Functional winners. Maybe each device could own a functional category. For example, all my music systems could use Alexa, my TV’s use Hi Galaxy, and all appliances are Bosch. Then I’d have less “names” to call out to and there would be some big benefits: 1) The devices using the same trigger phrase could communicate and compare what they heard to improve performance; 2) More relevant data could be collected on the specific usage models, thus further improving performance; and 3) With less names to call out, I’d have fewer false fires. Of course, this would force me as a consumer to decide on certain brands to stick to in certain categories.

Winner take all. Amazon is adopting a multi-pronged strategy of developing its own products (Echo, Dot, Tap, etc.) and also letting its products control other products. In addition, Amazon is offering the backend Alexa voice service to independent product developers. It’s unclear whether competitors will follow suit, but one thing is clear—the big guys want to own the home, not share it.

Amazon has a nice lead as it gets other products to be controlled by Echo. The company even launched an investment fund to spur more startups writing to Alexa. Consumers might choose an assistant we like (and we think performs well) and just stick with that across the household. The more we share with that assistant, the better it knows us, and the better it serves us. This knowledge base could carry across products and make our lives easier.

Just Talk. In the “co-existence” case previously mentioned, there six people in my household, so it can be a busy place. But when I speak to someone, I don’t always start with their name. In fact, I usually don’t. If there’s just one other person in the room, it’s obvious who I’m speaking to. If there are multiple people in the room, I tend to look at or gesture toward the person I’m addressing. This is more natural than speaking their name.

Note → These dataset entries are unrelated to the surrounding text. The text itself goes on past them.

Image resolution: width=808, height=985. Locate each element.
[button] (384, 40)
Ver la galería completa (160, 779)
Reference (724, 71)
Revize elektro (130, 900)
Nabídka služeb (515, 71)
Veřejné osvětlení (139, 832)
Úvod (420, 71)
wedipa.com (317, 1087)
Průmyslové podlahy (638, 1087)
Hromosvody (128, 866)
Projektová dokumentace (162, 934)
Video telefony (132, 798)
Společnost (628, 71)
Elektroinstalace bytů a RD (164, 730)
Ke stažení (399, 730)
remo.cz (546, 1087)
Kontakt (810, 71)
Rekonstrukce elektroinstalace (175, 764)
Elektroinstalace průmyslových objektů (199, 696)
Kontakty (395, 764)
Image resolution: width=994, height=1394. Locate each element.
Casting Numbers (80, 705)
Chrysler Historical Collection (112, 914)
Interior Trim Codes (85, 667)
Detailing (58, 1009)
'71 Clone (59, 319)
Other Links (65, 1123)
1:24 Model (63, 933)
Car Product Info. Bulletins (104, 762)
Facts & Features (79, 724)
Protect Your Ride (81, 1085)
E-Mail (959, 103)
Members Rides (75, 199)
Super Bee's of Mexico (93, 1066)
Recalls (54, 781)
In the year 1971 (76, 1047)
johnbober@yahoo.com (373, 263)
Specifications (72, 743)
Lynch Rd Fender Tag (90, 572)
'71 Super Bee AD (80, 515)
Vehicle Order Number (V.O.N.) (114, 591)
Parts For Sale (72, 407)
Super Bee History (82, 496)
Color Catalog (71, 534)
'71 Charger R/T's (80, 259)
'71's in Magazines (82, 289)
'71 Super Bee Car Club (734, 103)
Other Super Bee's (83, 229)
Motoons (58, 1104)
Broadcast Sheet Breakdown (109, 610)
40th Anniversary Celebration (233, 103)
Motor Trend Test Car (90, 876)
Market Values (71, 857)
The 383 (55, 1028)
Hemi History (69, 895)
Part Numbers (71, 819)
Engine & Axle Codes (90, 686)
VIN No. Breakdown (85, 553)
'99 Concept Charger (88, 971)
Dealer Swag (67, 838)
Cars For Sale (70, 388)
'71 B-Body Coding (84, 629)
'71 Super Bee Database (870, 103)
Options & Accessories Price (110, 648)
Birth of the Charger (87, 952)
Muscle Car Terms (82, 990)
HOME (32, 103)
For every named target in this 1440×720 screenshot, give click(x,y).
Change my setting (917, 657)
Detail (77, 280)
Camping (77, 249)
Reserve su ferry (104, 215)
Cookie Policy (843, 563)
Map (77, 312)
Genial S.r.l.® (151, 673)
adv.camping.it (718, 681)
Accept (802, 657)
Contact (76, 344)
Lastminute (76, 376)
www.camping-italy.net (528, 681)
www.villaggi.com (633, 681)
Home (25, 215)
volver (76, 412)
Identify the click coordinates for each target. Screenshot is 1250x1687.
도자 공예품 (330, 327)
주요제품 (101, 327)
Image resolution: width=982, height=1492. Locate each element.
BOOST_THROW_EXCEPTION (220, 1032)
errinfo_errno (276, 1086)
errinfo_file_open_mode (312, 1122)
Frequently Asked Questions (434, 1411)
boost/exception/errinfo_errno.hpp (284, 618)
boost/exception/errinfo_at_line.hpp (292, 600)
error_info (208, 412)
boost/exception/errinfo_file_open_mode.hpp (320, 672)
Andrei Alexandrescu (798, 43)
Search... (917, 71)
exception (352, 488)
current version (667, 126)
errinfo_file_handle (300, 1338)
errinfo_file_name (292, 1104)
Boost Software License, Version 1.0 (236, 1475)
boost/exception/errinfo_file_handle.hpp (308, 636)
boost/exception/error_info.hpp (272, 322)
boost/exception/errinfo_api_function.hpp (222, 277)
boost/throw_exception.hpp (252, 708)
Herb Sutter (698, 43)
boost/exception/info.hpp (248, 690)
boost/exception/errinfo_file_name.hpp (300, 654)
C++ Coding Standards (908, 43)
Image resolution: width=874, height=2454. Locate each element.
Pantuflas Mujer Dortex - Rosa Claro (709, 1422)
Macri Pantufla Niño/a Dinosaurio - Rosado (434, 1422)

An “always listening” device should have other sensors to know things like how many people are in the room, where they’re standing and looking at, how they’re gesturing, and so on. These are the subconscious cues humans use to know who is talking to us, and our devices would be smarter and more capable if they could do it.

The success of the echo will create some urgency for products and also for M & A of the crucial bits and pieces. Who knocks on the door for Sensory Inc?